Change Data Capture with Debezium

Change Data Capture (CDC) is the practice of capturing every row-level change in a relational database (INSERT, UPDATE, DELETE) and publishing it as an event to Kafka. For ML systems, CDC is the bridge between the transactional world (where the truth about customers, accounts, and merchants lives) and the streaming feature pipeline.

How Debezium Works

Debezium reads the database's binary replication log directly - MySQL binlog, PostgreSQL WAL, Oracle LogMiner. It requires no changes to the application and adds virtually no overhead to the database. Every committed transaction appears as a Kafka message within milliseconds.

The Debezium message envelope has three key fields:

{
"before": { "account_id": "ACC-123", "balance_usd": 4200.00, "risk_score": 0.12 },
"after": { "account_id": "ACC-123", "balance_usd": 3850.00, "risk_score": 0.12 },
"op": "u",
"ts_ms": 1702484731000,
"source": {
"db": "banking_core",
"table": "accounts",
"lsn": 24523417
}
}

The op field values: "c" (create/insert), "u" (update), "d" (delete), "r" (read/snapshot).

Using CDC to Keep Feature Stores in Sync

The core pattern: the transactional database is the source of truth for customer state.
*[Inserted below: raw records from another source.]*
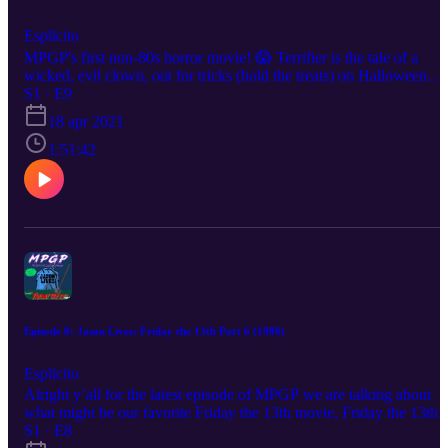
Esplicito
MPGP's first non-80s horror movie! 😱 Terrifier is the tale of a
wicked, evil clown, out for tricks (hold the treats) on Halloween
night. Art the Clown is probably the scariest clown in movie history
S1 · E9
and that's coming from two fellow Clown School alum. Maybe it's
18 apr 2021
because Art majored in Mime with a minor in Bodily
Dismemberment. 🤡💀 Where this evil, terrifying, NARSTY, movi
1:51:42
lacks in plot and levity, it makes up for in its absolutely disgusting
practical gore effects, the design of the killer, and overall creepy
vibes thanks to its striking look. Art might not have side-splitting
jokes, but he does have a big garbage bag full of body-splitting
props 😏 Listen for more clownery!!
Episode 8: Jason Lives: Friday the 13th Part 6 (1986)
Esplicito
Alright y’all for the latest episode of MPGP we are talking about
what might be our favorite Friday the 13th movie, Friday the 13th
Part 6: Jason Lives! We aren’t quite sure why zombie Jason is so
S1 · E8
The feature store (Redis, DynamoDB) needs to reflect that state with minimal latency. Without CDC, you run a polling job every N minutes, which introduces lag and hammers the database. With CDC, every database commit triggers an immediate feature store update.

import json
from confluent_kafka import Consumer, Producer, KafkaError
import redis

# --- Debezium CDC message processing for feature store sync ---

REDIS_CLIENT = redis.Redis(host="redis", port=6379, decode_responses=True)

DEBEZIUM_TOPIC = "debezium.banking_core.accounts"
FEATURE_TOPIC = "features.account_state"

consumer = Consumer({
"bootstrap.servers": "kafka:9092",
"group.id": "feature-store-sync",
"auto.offset.reset": "earliest",
"enable.auto.commit": False, # Manual commit for exactly-once control
})

producer = Producer({"bootstrap.servers": "kafka:9092"})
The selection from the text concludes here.